§ **YOUR TASK**
Retype the entries below exactly, dropping the images.

§ **MATERIAL FOR THIS TASK**
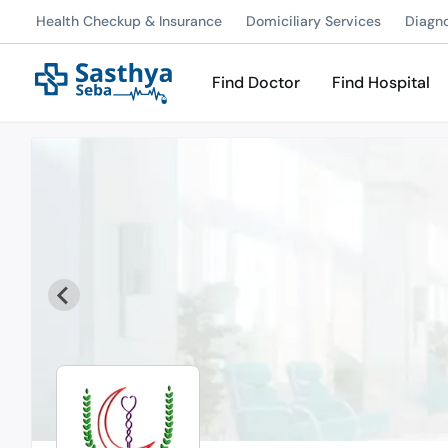
Health Checkup & Insurance
Domiciliary Services
Diagn
Find Doctor
Find Hospital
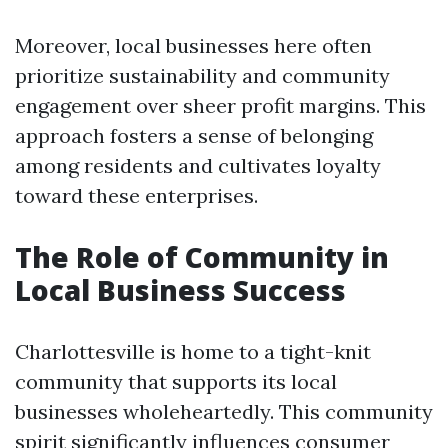
Moreover, local businesses here often
prioritize sustainability and community
engagement over sheer profit margins. This
approach fosters a sense of belonging
among residents and cultivates loyalty
toward these enterprises.
The Role of Community in
Local Business Success
Charlottesville is home to a tight-knit
community that supports its local
businesses wholeheartedly. This community
spirit significantly influences consumer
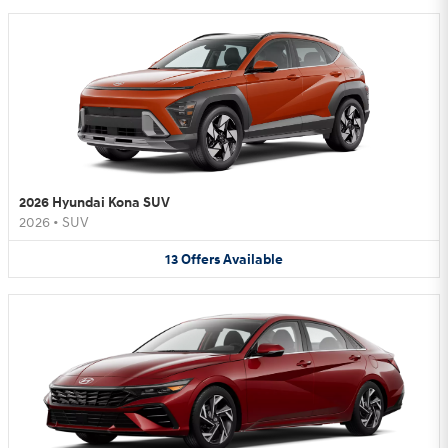
2026 Hyundai Kona SUV
2026
•
SUV
13
Offers
Available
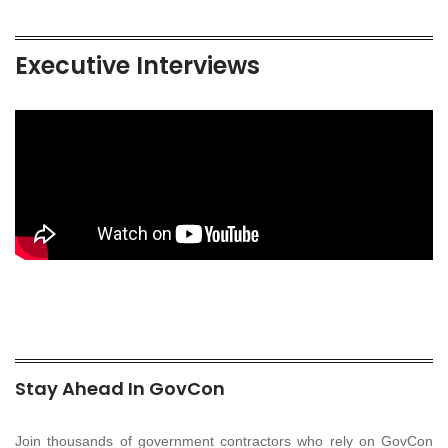
Executive Interviews
Stay Ahead In GovCon
Join thousands of government contractors who rely on GovCon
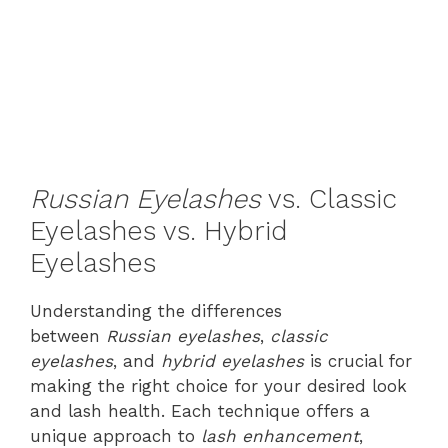
Russian Eyelashes
vs. Classic
Eyelashes vs. Hybrid
Eyelashes
Understanding the differences
between
Russian eyelashes
,
classic
eyelashes
, and
hybrid eyelashes
is crucial for
making the right choice for your desired look
and lash health. Each technique offers a
unique approach to
lash enhancement
,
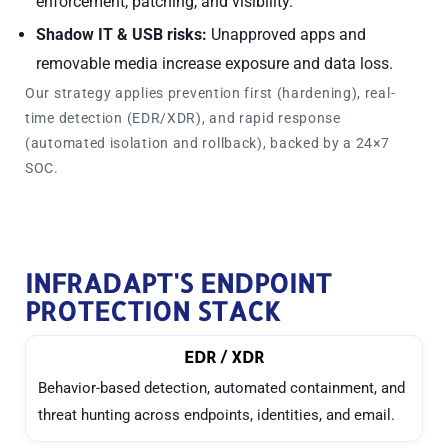
enforcement, patching, and visibility.
Shadow IT & USB risks:
Unapproved apps and
removable media increase exposure and data loss.
Our strategy applies
prevention first
(hardening),
real-
time detection
(EDR/XDR), and
rapid response
(automated isolation and rollback), backed by a 24×7
SOC.
INFRADAPT'S ENDPOINT
PROTECTION STACK
EDR / XDR
Behavior-based detection, automated containment, and
threat hunting across endpoints, identities, and email.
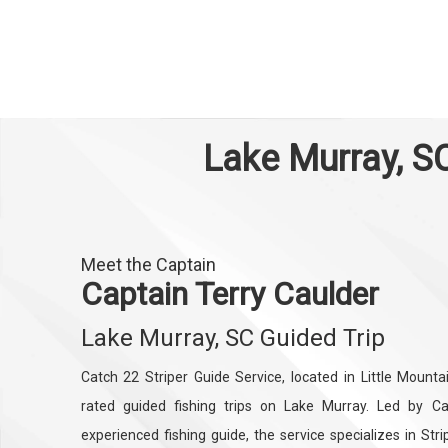
Lake Murray, SC
Meet the Captain
Captain Terry Caulder
Lake Murray, SC Guided Trip
Catch 22 Striper Guide Service, located in Little Mounta
rated guided fishing trips on Lake Murray. Led by Cap
experienced fishing guide, the service specializes in Str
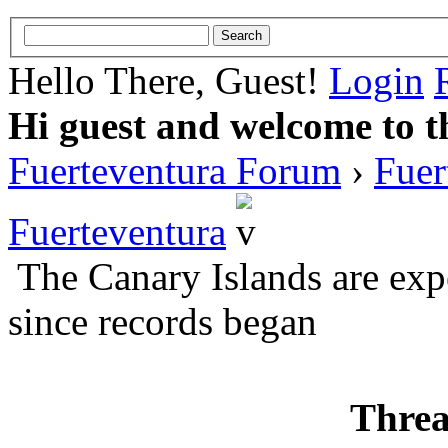
Hello There, Guest!
Login
Hi guest and welcome to t
Fuerteventura Forum
›
Fuer
Fuerteventura
The Canary Islands are exp
since records began
Threa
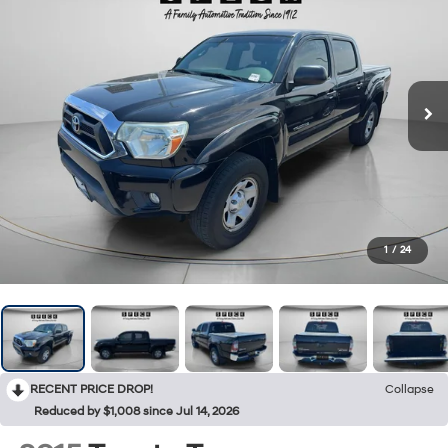
1
/
24
RECENT PRICE DROP!
Collapse
Reduced by $1,008 since Jul 14, 2026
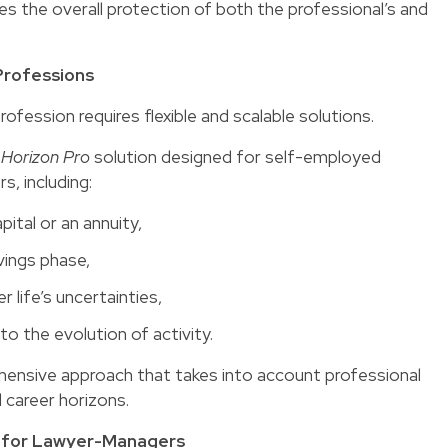
s the overall protection of both the professional’s and
 Professions
rofession requires flexible and scalable solutions.
e
Horizon Pro
solution designed for self-employed
s, including:
ital or an annuity,
vings phase,
 life’s uncertainties,
to the evolution of activity.
ehensive approach that takes into account professional
d career horizons.
ue for Lawyer-Managers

§ **WRITTEN ANSWER**
Health Checkup & Insurance
Domiciliary Services
Diagn
Find Doctor
Find Hospital
Moreover, local businesses here often
prioritize sustainability and community
engagement over sheer profit margins. This
approach fosters a sense of belonging
among residents and cultivates loyalty
toward these enterprises.
The Role of Community in
Local Business Success
Charlottesville is home to a tight-knit
community that supports its local
businesses wholeheartedly. This community
spirit significantly influences consumer
2026 Hyundai Kona SUV
2026
•
SUV
13
Offers
Available
Executive Interviews
Stay Ahead In GovCon
Join thousands of government contractors who rely on GovCon
Russian Eyelashes
vs. Classic
Eyelashes vs. Hybrid
Eyelashes
Understanding the differences
between
Russian eyelashes
,
classic
eyelashes
, and
hybrid eyelashes
is crucial for
making the right choice for your desired look
and lash health. Each technique offers a
unique approach to
lash enhancement
,
enforcement, patching, and visibility.
Shadow IT & USB risks:
Unapproved apps and
removable media increase exposure and data loss.
Our strategy applies
prevention first
(hardening),
real-
time detection
(EDR/XDR), and
rapid response
(automated isolation and rollback), backed by a 24×7
SOC.
INFRADAPT'S ENDPOINT
PROTECTION STACK
EDR / XDR
Behavior-based detection, automated containment, and
threat hunting across endpoints, identities, and email.
Lake Murray, SC
Meet the Captain
Captain Terry Caulder
Lake Murray, SC Guided Trip
Catch 22 Striper Guide Service, located in Little Mounta
rated guided fishing trips on Lake Murray. Led by Cap
experienced fishing guide, the service specializes in Str
Hello There, Guest!
Login
Hi guest and welcome to t
Fuerteventura Forum
›
Fuer
Fuerteventura
The Canary Islands are exp
since records began
Threa
1
/
24
RECENT PRICE DROP!
Collapse
Reduced by $1,008 since Jul 14, 2026
s the overall protection of both the professional’s and
 Professions
rofession requires flexible and scalable solutions.
e
Horizon Pro
solution designed for self-employed
s, including:
ital or an annuity,
vings phase,
 life’s uncertainties,
to the evolution of activity.
ehensive approach that takes into account professional
d career horizons.
ue for Lawyer-Managers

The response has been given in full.